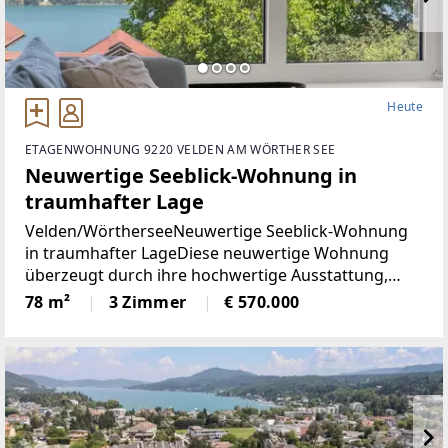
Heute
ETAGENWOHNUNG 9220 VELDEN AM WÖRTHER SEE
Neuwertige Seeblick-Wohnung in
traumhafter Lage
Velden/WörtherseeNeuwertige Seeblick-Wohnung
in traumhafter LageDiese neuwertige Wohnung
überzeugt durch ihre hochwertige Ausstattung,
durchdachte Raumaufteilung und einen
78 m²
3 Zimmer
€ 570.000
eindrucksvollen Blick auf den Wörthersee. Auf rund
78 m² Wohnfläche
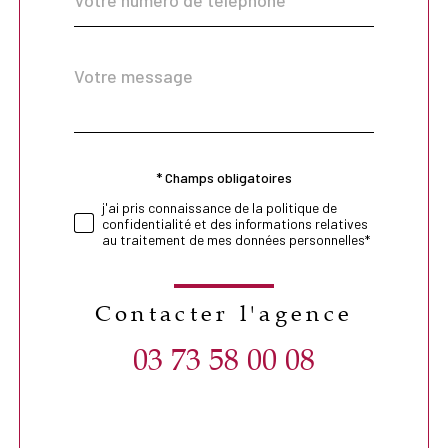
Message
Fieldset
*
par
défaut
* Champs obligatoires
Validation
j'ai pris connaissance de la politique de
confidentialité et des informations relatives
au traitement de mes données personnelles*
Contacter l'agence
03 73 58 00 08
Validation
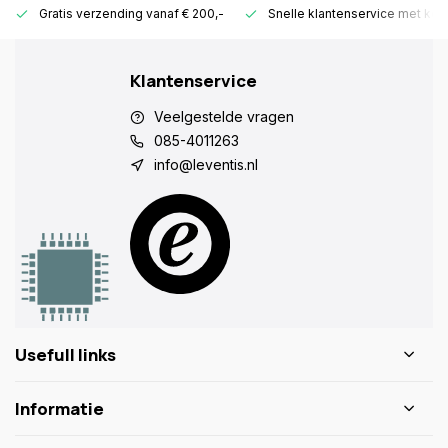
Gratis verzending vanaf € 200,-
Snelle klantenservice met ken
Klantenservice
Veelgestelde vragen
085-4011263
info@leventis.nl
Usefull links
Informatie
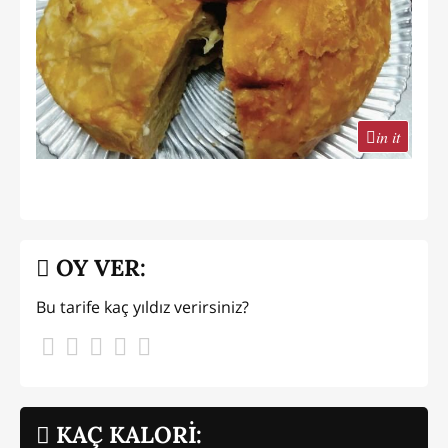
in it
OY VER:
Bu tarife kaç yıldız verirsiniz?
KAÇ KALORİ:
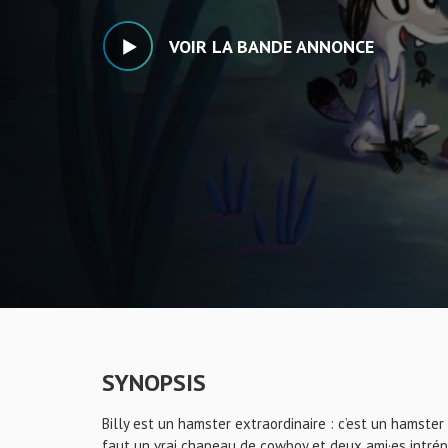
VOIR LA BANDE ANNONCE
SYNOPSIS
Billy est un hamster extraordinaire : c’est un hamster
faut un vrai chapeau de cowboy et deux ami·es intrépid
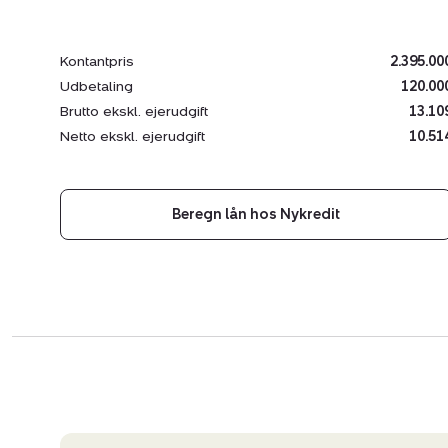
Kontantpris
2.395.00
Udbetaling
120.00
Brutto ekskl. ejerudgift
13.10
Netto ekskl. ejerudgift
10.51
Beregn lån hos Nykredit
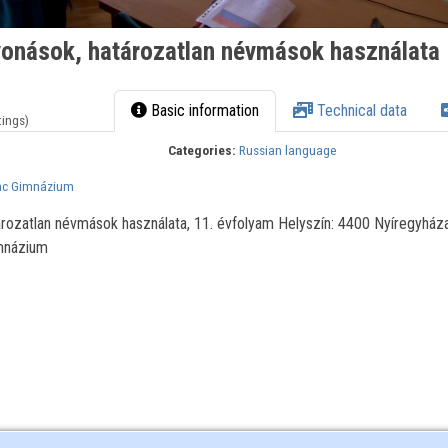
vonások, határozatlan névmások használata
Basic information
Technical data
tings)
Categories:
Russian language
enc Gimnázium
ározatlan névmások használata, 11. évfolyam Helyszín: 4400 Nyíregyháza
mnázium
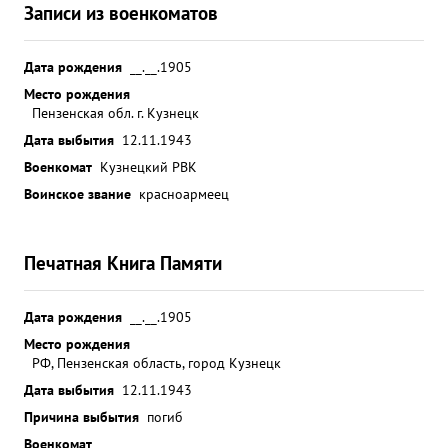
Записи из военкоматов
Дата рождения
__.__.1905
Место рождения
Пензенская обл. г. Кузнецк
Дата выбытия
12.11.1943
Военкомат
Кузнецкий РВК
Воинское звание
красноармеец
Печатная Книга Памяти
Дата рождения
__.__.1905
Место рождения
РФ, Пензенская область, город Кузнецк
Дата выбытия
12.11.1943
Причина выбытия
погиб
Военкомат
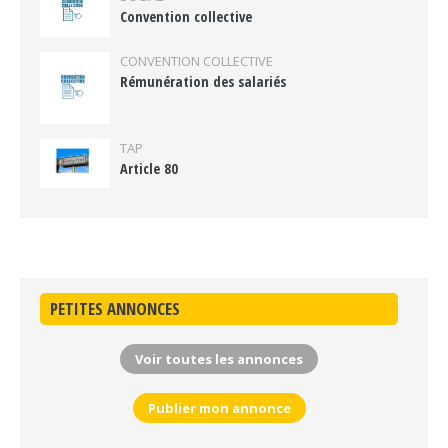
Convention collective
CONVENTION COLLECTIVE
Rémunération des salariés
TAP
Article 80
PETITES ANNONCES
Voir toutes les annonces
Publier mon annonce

==============================

▶ Task: Your reply should hold only the records, duplicated exactly, without any image.

▶ Completed exercise:
Heute
ETAGENWOHNUNG 9220 VELDEN AM WÖRTHER SEE
Neuwertige Seeblick-Wohnung in
traumhafter Lage
Velden/WörtherseeNeuwertige Seeblick-Wohnung
in traumhafter LageDiese neuwertige Wohnung
überzeugt durch ihre hochwertige Ausstattung,
durchdachte Raumaufteilung und einen
78 m²
3 Zimmer
€ 570.000
eindrucksvollen Blick auf den Wörthersee. Auf rund
78 m² Wohnfläche
Message
Fieldset
*
par
défaut
* Champs obligatoires
Validation
j'ai pris connaissance de la politique de
confidentialité et des informations relatives
au traitement de mes données personnelles*
Contacter l'agence
03 73 58 00 08
Validation
Gratis verzending vanaf € 200,-
Snelle klantenservice met ken
Klantenservice
Veelgestelde vragen
085-4011263
info@leventis.nl
Usefull links
Informatie
in it
OY VER:
Bu tarife kaç yıldız verirsiniz?
KAÇ KALORİ:
VOIR LA BANDE ANNONCE
SYNOPSIS
Billy est un hamster extraordinaire : c’est un hamster
faut un vrai chapeau de cowboy et deux ami·es intrépid
Kontantpris
2.395.00
Udbetaling
120.00
Brutto ekskl. ejerudgift
13.10
Netto ekskl. ejerudgift
10.51
Beregn lån hos Nykredit
vonások, határozatlan névmások használata
Basic information
Technical data
tings)
Categories:
Russian language
enc Gimnázium
ározatlan névmások használata, 11. évfolyam Helyszín: 4400 Nyíregyháza
mnázium
Записи из военкоматов
Дата рождения
__.__.1905
Место рождения
Пензенская обл. г. Кузнецк
Дата выбытия
12.11.1943
Военкомат
Кузнецкий РВК
Воинское звание
красноармеец
Печатная Книга Памяти
Дата рождения
__.__.1905
Место рождения
РФ, Пензенская область, город Кузнецк
Дата выбытия
12.11.1943
Причина выбытия
погиб
Военкомат
Convention collective
CONVENTION COLLECTIVE
Rémunération des salariés
TAP
Article 80
PETITES ANNONCES
Voir toutes les annonces
Publier mon annonce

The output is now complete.